As you can see, the object `myData` is a 2-Dimensional array, filled with the values in the sample text data file. The `loadtxt` method has automatically created us an array with all of our data parsed into it from the text file.

## Extracting subsets of data
Now we are going to extract certain subsets of this (or these...) data. We can do this with something called array splicing - a built in feature of numpy arrays. Suppose we want the first column of our data:

In [10]:
myData[:,0]

array([  3.2,   0. ,   0. ,   0. ,   0. ,   0. ,   0. ,   0. ,   0. ,
         0. ,   0. ,   0. ,   0. ,   1.5,  15.8,   0. ,   0.3,   1. ,
         0. ,   0. ,   0. ,   0.1,   0. ,   0. ])
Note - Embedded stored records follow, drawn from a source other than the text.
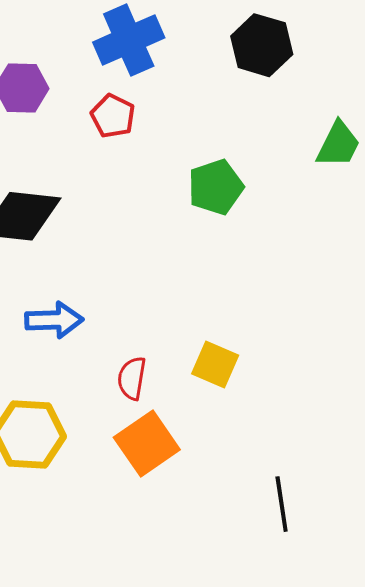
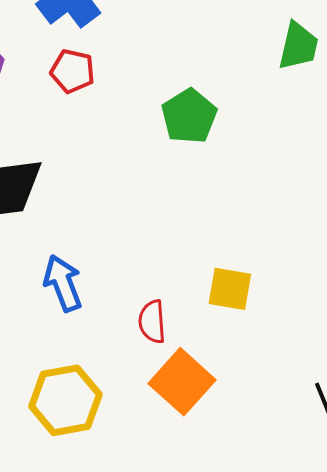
blue arrow: (54, 320) -> (63, 283), turned -96

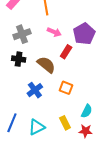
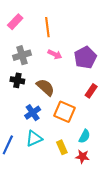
red rectangle: (66, 52) -> (91, 91), moved
orange square: (66, 88) -> (64, 112), size x1.5
cyan triangle: (37, 127) -> (34, 138), moved

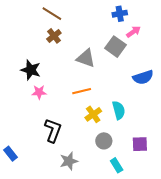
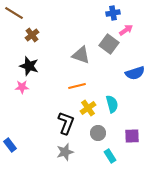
brown line: (52, 14) -> (14, 13), moved
brown cross: (54, 36) -> (32, 35), moved
pink star: (39, 92) -> (22, 87), moved
black L-shape: (53, 130) -> (66, 123), moved

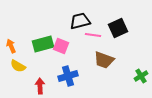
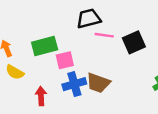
black square: (118, 28) -> (134, 42), moved
pink square: (61, 46) -> (65, 60), moved, turned -35
brown trapezoid: (104, 60) -> (98, 83), moved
Some explanation. Numpy (and Python in general) stores array data in row-major order. So when you want to access a certain data element within an array, you specifiy the row first, and then the column. Note that Python starts counting array positions from zero!
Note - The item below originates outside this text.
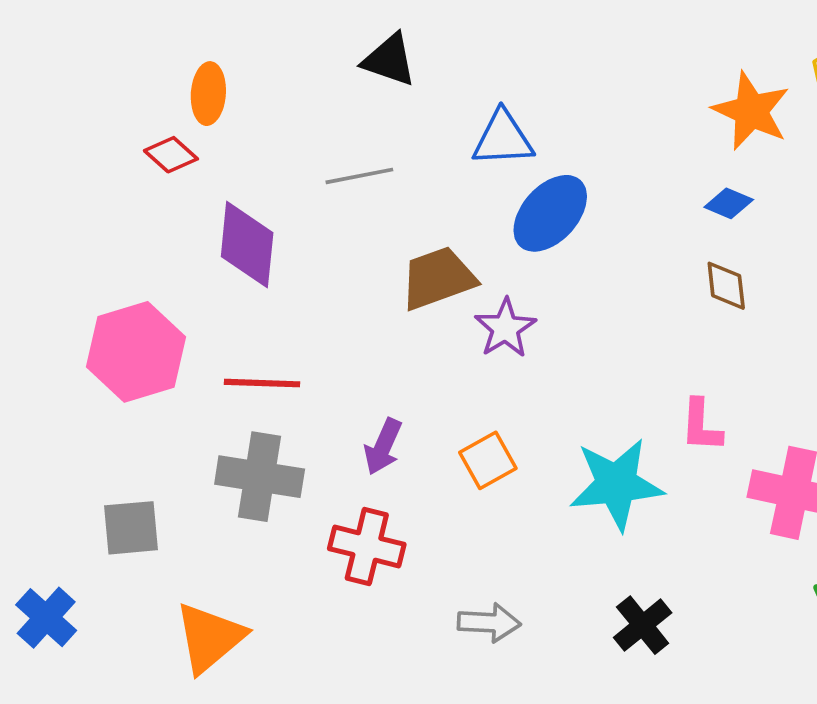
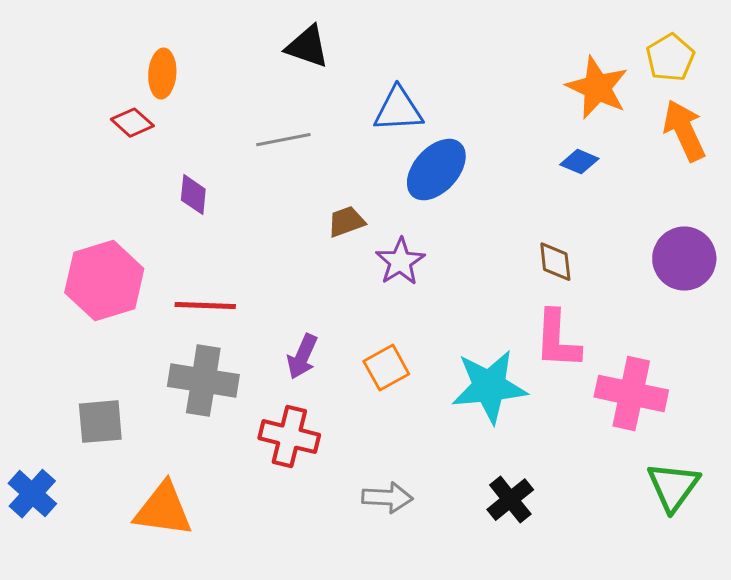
purple diamond: (247, 245) -> (193, 195), size x0.6
brown trapezoid: (438, 278) -> (346, 222), size x0.6
brown diamond: (726, 286) -> (555, 262), moved
pink L-shape: (701, 425) -> (557, 340), size x1.4
orange triangle: (210, 638) -> (163, 510), turned 48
So here we are using the wildcard `:` symbol to say we want all elements from the row dimension, and `0` to say we want the "zeroth-column". This gives us a view of the array's first column.
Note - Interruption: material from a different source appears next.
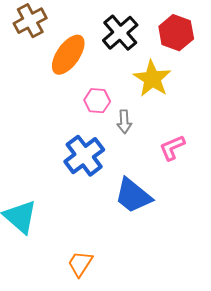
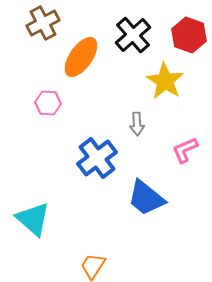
pink hexagon: (97, 101) -> (48, 103), moved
If we wanted the first row, we could just specifiy the following:

In [13]:
myData[0,:]

array([ 3.2,  0.6,  0.6,  0.6,  0.6,  0.6,  0.3,  0.3,  0.3,  0.3,  0.3,
        0.1,  0.1,  0.1,  0.1,  0.1,  0. ,  4.3,  2. ,  2. ,  2. ,  2. ,
        2. ,  2.3,  2.3,  2.3,  2.3,  2.3,  0.1,  0.1,  0.1,  0.1,  0.1,
        0. ,  4.3,  2. ,  2. ,  2. ,  2. ,  2. ,  2.3,  2.3,  2.3,  2.3,
        2.3,  0.1,  0.1,  0.1,  0.1,  0.1,  0. ,  4.3,  2. ,  2. ,  2. ,
        2. ,  2. ,  2.3,  2.3,  2.3,  2.3,  2.3,  0.1,  0.1,  0.1,  0.1,
        0.1,  0. ,  4.3,  2. ,  2. ,  2. ,  2. ,  2. ,  2.3,  2.3,  2.3,
        2.3,  2.3,  0.1,  0.1,  0.1,  0.1,  0.1,  0. ,  4.3,  2. ,  2. ,
        2. ,  2. ,  2. ,  2.3,  2.3,  2.3,  2.3,  2.3,  0.1,  0.1,  0.1,
        0.1,  0.1,  0. ,  5.5,  2. ,  2. ,  2. ,  2. ,  2. ,  0.3,  0.3,
        0.3,  0.3,  0.3,  0. ,  0. ,  0. ,  0. ,  0. ,  0. ,  5.5,  2. ,
        2. ,  2. ,  2. ,  2. ,  0.3,  0.3,  0.3,  0.3,  0.3,  0. ,  0. ,
        0. ,  0. ,  0. ,  0. ,  5.5,  2. ,  2. ,  2. ,  2. ,  2. ,  0.3,
        0.3,  0.3,  0.3,  0.3,  0. ,  0. ,  0. ,  0

Similarly, if we want the second a third columns, we can do this:

In [15]:
myData[:,1:3]

array([[  0.6,   0.6],
       [  0. ,   0. ],
       [  0. ,   0. ],
       [  0. ,   0. ],
       [  0. ,   0. ],
       [  0. ,   0. ],
       [  0. ,   0. ],
       [  0. ,   0. ],
       [  0. ,   0. ],
       [  0. ,   0. ],
       [  0. ,   0. ],
       [  0. ,   0. ],
       [  0. ,   0. ],
       [  1.5,   0.4],
       [ 21.1,  21.1],
       [  1.7,   1.7],
       [  1.1,   1.1],
       [  1.3,   1. ],
       [  0. ,   0. ],
       [  0. ,   0. ],
       [  0. ,   0. ],
       [  1.1,   1. ],
       [  0. ,   0. ],
       [  0. ,   0. ]])

The syntax of the array splicing is perhaps slightly confusing at first. You may have thought (or forgot, like I did when writing this) that when you specify a range of elements in an array splice, the range is upto *but not including* the upper range bound. i.e. `myData[:,1:2]` would only give you one column of data.

#### Summary
The colon syntax (`:`) specifies a range. However, omitting any bounds on the range will return the whole set of data from that dimension.

### More splicing
You can extract a rectangular subset of data using the same notation: Here we are going to ask for four rows of data, and from those rows, two columns of data. (Don't worry that they are all zeros - that's just part of the dataset and is correct)

In [18]:
myData[2:6,1:3]

array([[ 0.,  0.],
       [ 0.,  0.],
       [ 0.,  0.],
       [ 0.,  0.]])

Lo and behold, we now have a 4x2 subset of the original `myData` array.